Es war schwül und warm an diesem Morgen. Eine dicke Wolkendecke verhinderte, dass die schwüle Luft abzog. Marleen bog in eine Seitenstraße ab und betrat eine kleine Galerie. Die Stille und Kühle im Inneren waren so angenehm wie ein seidig frisches Gewand. Sie holte tief Luft.

Ihr Herz klopfte wild. Selbst über mehrere Meter Abstand hatte sie erkannt, dass der Blick dieses attraktiven jungen Mannes Interesse ausgedrückt hatte.
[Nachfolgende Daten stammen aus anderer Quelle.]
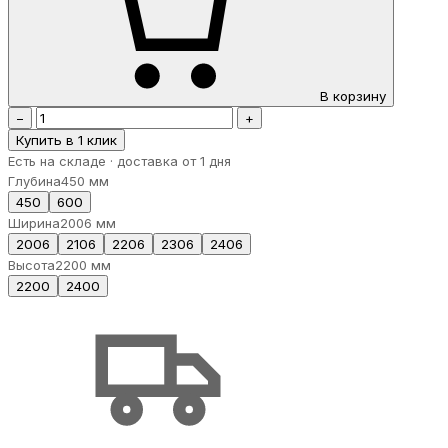
В корзину
−
+
Купить в 1 клик
Есть на складе · доставка от 1 дня
Глубина
450 мм
450
600
Ширина
2006 мм
2006
2106
2206
2306
2406
Высота
2200 мм
2200
2400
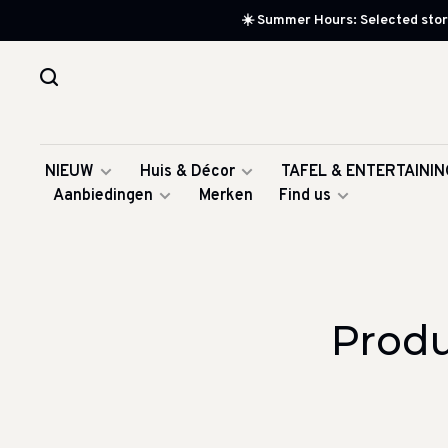
☀️ Summer Hours: Selected store
NIEUW
Huis & Décor
TAFEL & ENTERTAININ
Aanbiedingen
Merken
Find us
Produ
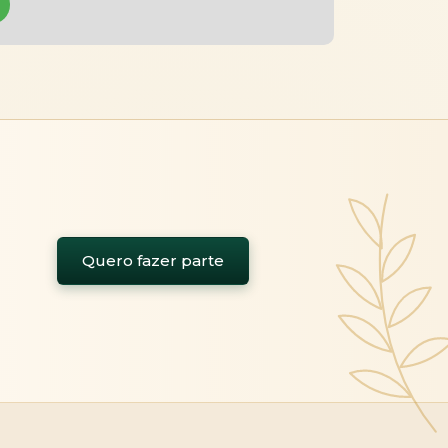
Quero fazer parte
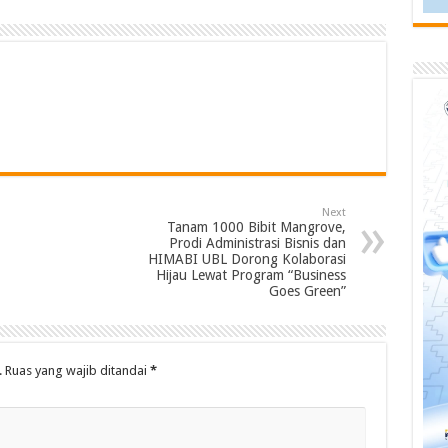
Next
Tanam 1000 Bibit Mangrove,
Prodi Administrasi Bisnis dan
HIMABI UBL Dorong Kolaborasi
Hijau Lewat Program “Business
Goes Green”
.
Ruas yang wajib ditandai
*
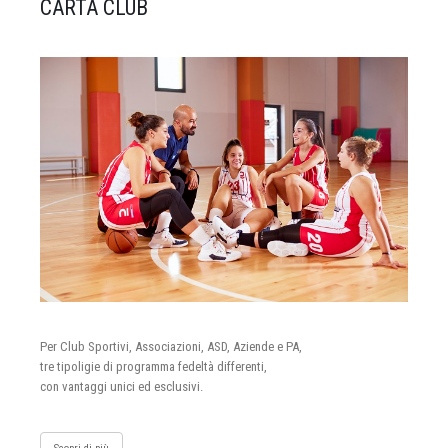
CARTA CLUB
Per Club Sportivi, Associazioni, ASD, Aziende e PA,
tre tipoligie di programma fedeltà differenti,
con vantaggi unici ed esclusivi.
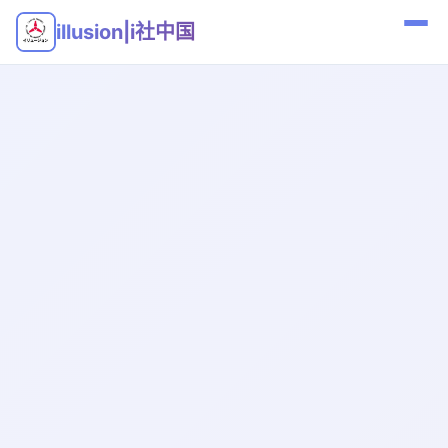
illusion|i社中国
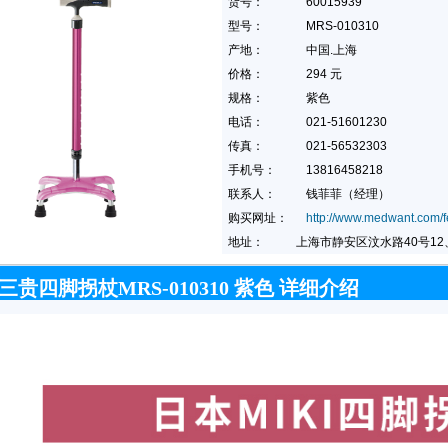
货号：
60015939
型号：
MRS-010310
产地：
中国.上海
价格：
294 元
规格：
紫色
电话：
021-51601230
传真：
021-56532303
手机号：
13816458218
联系人：
钱菲菲（经理）
购买网址：
http://www.medwant.com/fei
地址：
上海市静安区汶水路40号12、
I三贵四脚拐杖MRS-010310 紫色 详细介绍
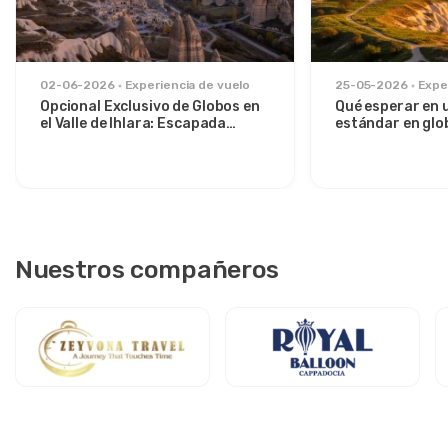
02-06-2026
Experiencia de vuelo
25-05-2026
Expe
Opcional Exclusivo de Globos en
Qué esperar en 
el Valle de Ihlara: Escapada
estándar en glo
Privada al Amanecer desde
sobre el Valle d
Avanos
Nuestros compañeros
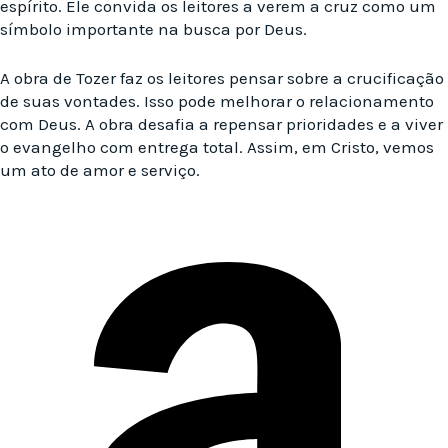
espírito. Ele convida os leitores a verem a cruz como um
símbolo importante na busca por Deus.
A obra de Tozer faz os leitores pensar sobre a crucificação
de suas vontades. Isso pode melhorar o relacionamento
com Deus. A obra desafia a repensar prioridades e a viver
o evangelho com entrega total. Assim, em Cristo, vemos
um ato de amor e serviço.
Sein Lächeln war hinreißend – auch wenn die Entfernung zu groß war, um seine Augenfarbe erkennen zu können, so war doch unübersehbar gewesen, wie bewundernd es in seinen Augen aufgeblitzt hatte.

Wie gut, dass sie so geistesgegenwärtig war, sich sofort von diesem feurigen Blick zu lösen – andernfalls wäre sie dahingeschmolzen. Wie ein Stück Butter in der Sonne. Wie Wachs in den Flammen eines ausbrechenden Feuers.

Die offensichtliche Bewunderung, mit der dieser schöne, aber viel zu junge Mann sie angeblickt hatte, war ihr durch und durch gegangen. Und die sinnliche Linie seiner Lippen, die ihr sofort aufgefallen war, hatte sich unauslöschbar in ihr Gedächtnis geprägt. Sicher küsste er wie ein junger Gott.

Marleen seufzte leise. Dann schlug sie erschrocken die Hand vor den Mund.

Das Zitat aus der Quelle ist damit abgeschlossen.